As reported in the Independent last week, the English language is under attack from “ignorance, inverted snobbery and deliberate dumbing down.” This is unfortunately reported as a regular occurrence with languages – quality and standards are always going down and it’s always the young who are responsible – they really should learn to talk properly! Whereas many people understand, and most academic studies of langauge development show, that language changes – its not really a question of it being good or bad, its just how it is. So what is this article all about?

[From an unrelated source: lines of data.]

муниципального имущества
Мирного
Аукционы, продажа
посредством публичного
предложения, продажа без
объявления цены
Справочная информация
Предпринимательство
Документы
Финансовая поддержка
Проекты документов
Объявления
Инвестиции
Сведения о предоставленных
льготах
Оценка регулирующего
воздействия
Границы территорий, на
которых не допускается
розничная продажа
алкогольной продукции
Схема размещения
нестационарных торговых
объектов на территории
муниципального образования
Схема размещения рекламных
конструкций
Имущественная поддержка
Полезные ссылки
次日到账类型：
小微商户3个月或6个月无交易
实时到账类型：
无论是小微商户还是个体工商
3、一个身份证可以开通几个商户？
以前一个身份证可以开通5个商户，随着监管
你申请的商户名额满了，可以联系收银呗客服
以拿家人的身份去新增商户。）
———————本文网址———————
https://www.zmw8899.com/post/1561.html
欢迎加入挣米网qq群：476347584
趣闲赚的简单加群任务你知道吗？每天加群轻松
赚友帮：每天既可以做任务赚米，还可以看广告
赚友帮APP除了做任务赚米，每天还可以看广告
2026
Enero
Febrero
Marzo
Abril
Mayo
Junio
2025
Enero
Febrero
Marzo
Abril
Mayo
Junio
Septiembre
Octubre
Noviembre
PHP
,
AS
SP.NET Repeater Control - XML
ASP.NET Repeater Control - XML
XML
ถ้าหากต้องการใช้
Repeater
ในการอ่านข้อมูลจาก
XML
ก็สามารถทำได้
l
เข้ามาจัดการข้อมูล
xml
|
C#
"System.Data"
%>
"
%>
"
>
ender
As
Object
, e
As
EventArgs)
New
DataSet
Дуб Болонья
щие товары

Its main claim is that the proper use of English (Queen’s English) is the only way to use the language, and any departures from this proper use will be get noticed by anyone you are communicating with. The article reports “The head of an online graduate recruitment agency wrote that they reject one third of all job applications from graduates with good degrees from good universities, because errors in English in their CVs and covering letters show ignorance, carelessness and a bad attitude.“ To me that just means the people writing the letters are not taking care – writing job application letters is a particularly formal and specific use of English, but this is not enough to say all change is wrong.

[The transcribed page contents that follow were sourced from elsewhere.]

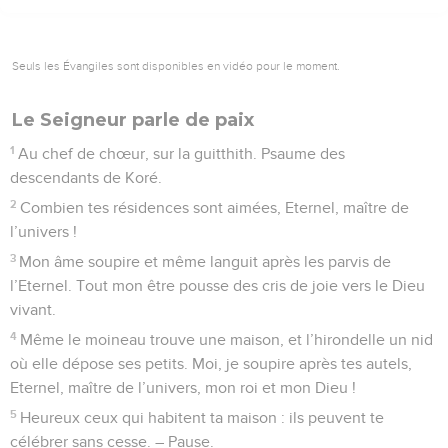
Seuls les Évangiles sont disponibles en vidéo pour le moment.
Le Seigneur parle de paix
1
Au chef de chœur, sur la guitthith. Psaume des
descendants de Koré.
2
Combien tes résidences sont aimées, Eternel, maître de
l’univers !
3
Mon âme soupire et même languit après les parvis de
l’Eternel. Tout mon être pousse des cris de joie vers le Dieu
vivant.
4
Même le moineau trouve une maison, et l’hirondelle un nid
où elle dépose ses petits. Moi, je soupire après tes autels,
Eternel, maître de l’univers, mon roi et mon Dieu !
5
Heureux ceux qui habitent ta maison : ils peuvent te
célébrer sans cesse. – Pause.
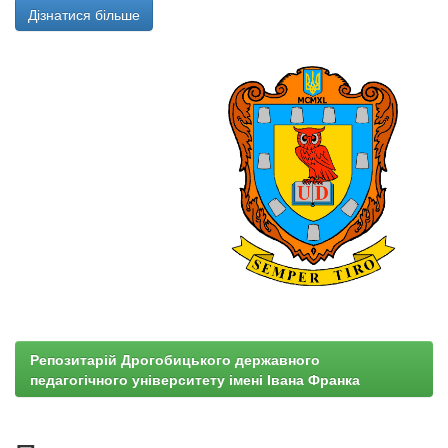
Дізнатися більше
Репозитарій Дрогобицького державного
педагогічного університету імені Івана Франка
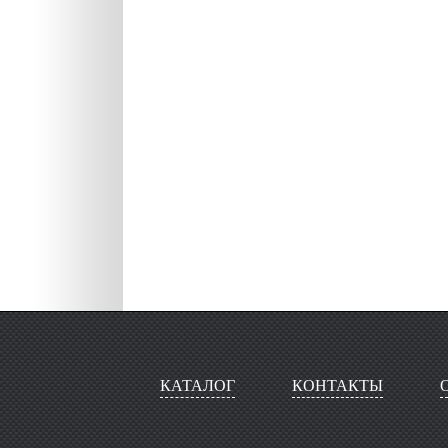
КАТАЛОГ
КОНТАКТЫ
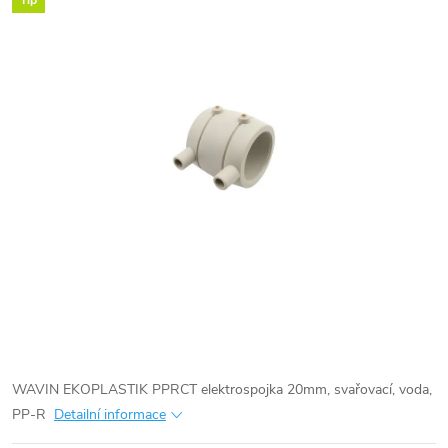
Tip
WAVIN EKOPLASTIK PPRCT elektrospojka 20mm, svařovací, voda,
PP-R
Detailní informace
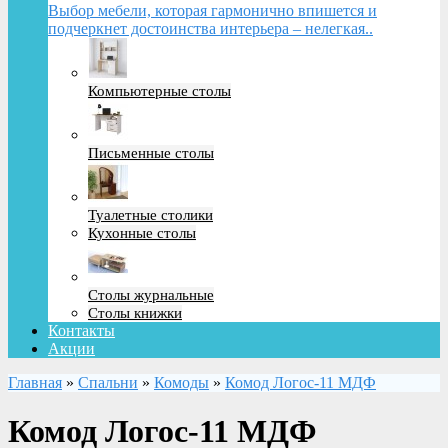
Выбор мебели, которая гармонично впишется и
подчеркнет достоинства интерьера – нелегкая..
Компьютерные столы
Письменные столы
Туалетные столики
Кухонные столы
Столы журнальные
Столы книжки
Контакты
Акции
Главная
»
Спальни
»
Комоды
»
Комод Логос-11 МДФ
Комод Логос-11 МДФ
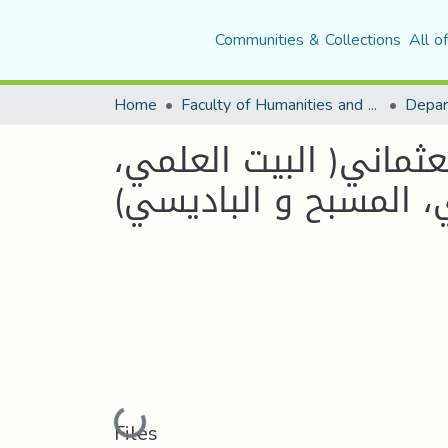
Communities & Collections
All o
Home
Faculty of Humanities and Social Sciences
Depar
ثماني( البيت العلمي،
، المسبح و الباديسي)
Loading...
Files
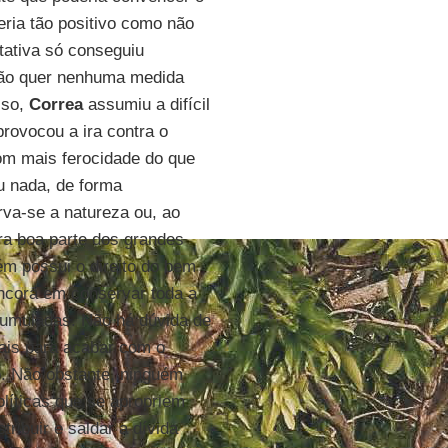
eria tão positivo como não
ntativa só conseguiu
 não quer nenhuma medida
sso,
Correa
assumiu a difícil
 provocou a ira contra o
com mais ferocidade do que
ou nada, de forma
va-se a natureza ou, ao
ora boa parte dos grandes
m possui o direito do bem
ancora em conservar toda a
acumuladas. Não há dúvida de
rais para acabar com o
o. Não obstante, ninguém
líticas que se apropriem
ribuir e saldar a dívida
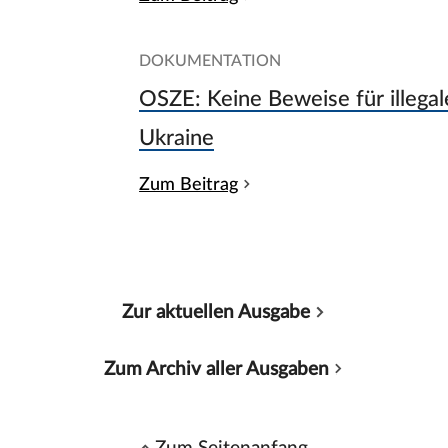
DOKUMENTATION
OSZE: Keine Beweise für illegal
Ukraine
Zum Beitrag
Zur aktuellen Ausgabe
Zum Archiv aller Ausgaben
Zum Seitenanfang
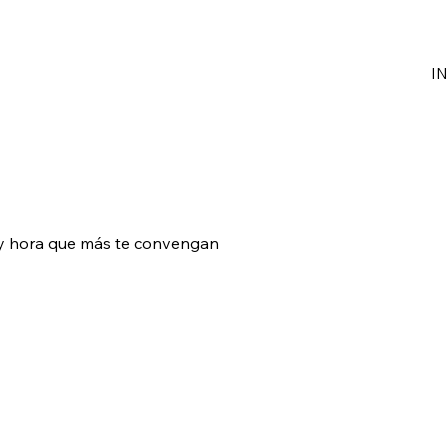
IN
a y hora que más te convengan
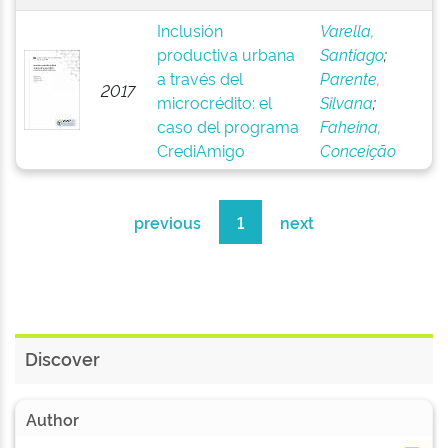
Inclusión
Varella,
productiva urbana
Santiago
;
a través del
Parente,
2017
microcrédito: el
Silvana
;
caso del programa
Faheina,
CrediAmigo
Conceição
previous
1
next
Discover
Author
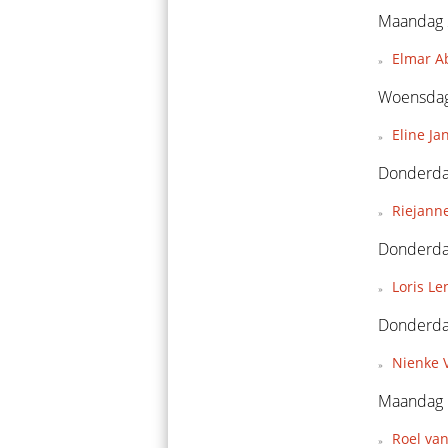
Maandag 
Elmar A
Woensdag
Eline Ja
Donderda
Riejann
Donderda
Loris Le
Donderda
Nienke V
Maandag 
Roel van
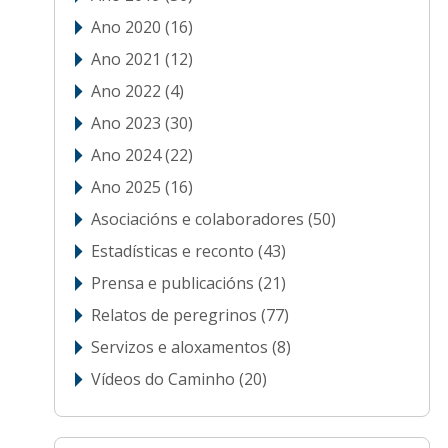
Ano 2020
(16)
Ano 2021
(12)
Ano 2022
(4)
Ano 2023
(30)
Ano 2024
(22)
Ano 2025
(16)
Asociacións e colaboradores
(50)
Estadísticas e reconto
(43)
Prensa e publicacións
(21)
Relatos de peregrinos
(77)
Servizos e aloxamentos
(8)
Vídeos do Caminho
(20)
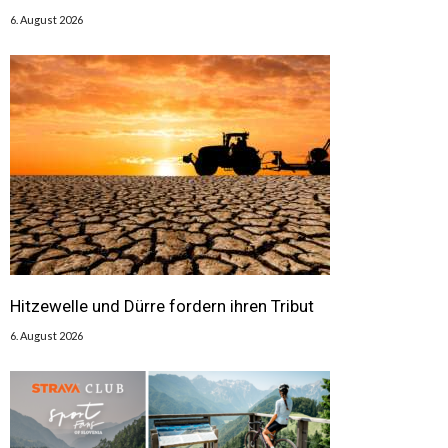
6. August 2026
Hitzewelle und Dürre fordern ihren Tribut
6. August 2026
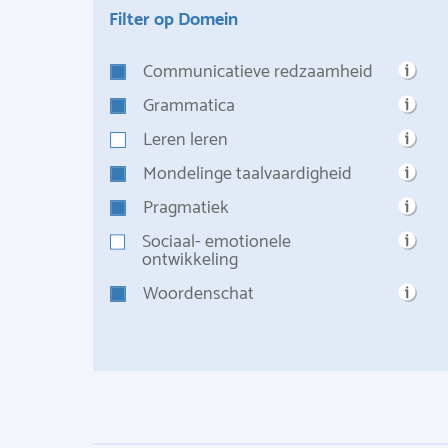
Filter op Domein
Communicatieve redzaamheid
Grammatica
Leren leren
Mondelinge taalvaardigheid
Pragmatiek
Sociaal- emotionele
ontwikkeling
Woordenschat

The author does, on the one hand, seem to allow for different varieties of English in different settings (informal uses between friends for example) but still insists there is one proper unambiguous use which everyone should use. Of course this is lies at the heart of teaching English at UIC – a general widely intelligible standard form of English but we would also want to help students become aware of different varieties and how to make their own version understandable.

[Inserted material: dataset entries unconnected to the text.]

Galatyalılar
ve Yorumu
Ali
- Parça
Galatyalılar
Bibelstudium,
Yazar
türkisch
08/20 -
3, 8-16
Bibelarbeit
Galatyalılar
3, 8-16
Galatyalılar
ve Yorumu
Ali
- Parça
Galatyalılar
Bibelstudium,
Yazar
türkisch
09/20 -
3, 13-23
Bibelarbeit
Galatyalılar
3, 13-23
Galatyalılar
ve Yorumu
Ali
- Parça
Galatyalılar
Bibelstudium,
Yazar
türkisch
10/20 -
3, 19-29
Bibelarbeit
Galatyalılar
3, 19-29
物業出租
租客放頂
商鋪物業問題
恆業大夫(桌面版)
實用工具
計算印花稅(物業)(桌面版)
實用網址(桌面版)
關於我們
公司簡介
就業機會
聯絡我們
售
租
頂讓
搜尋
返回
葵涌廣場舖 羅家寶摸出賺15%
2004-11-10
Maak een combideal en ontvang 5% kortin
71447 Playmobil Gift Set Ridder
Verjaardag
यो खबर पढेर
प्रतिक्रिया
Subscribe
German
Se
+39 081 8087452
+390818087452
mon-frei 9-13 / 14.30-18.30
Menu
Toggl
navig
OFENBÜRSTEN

It is easy to come up with examples which show potential confusion – the example given in the article “Mary told Jane that she was pregnant.” would in my opinion be perfectly clear from the context and it would be obvious which of the 2 was pregnant.
Anyway, our advice when you are in London learning English is to enjoy yourself, enjoy the huge varieties of English you’ll come across and learn when it matters if you use particular forms. That is the skill of a proficient user of a language, not using a version of English that was common amongst the educated middle classes in 1950.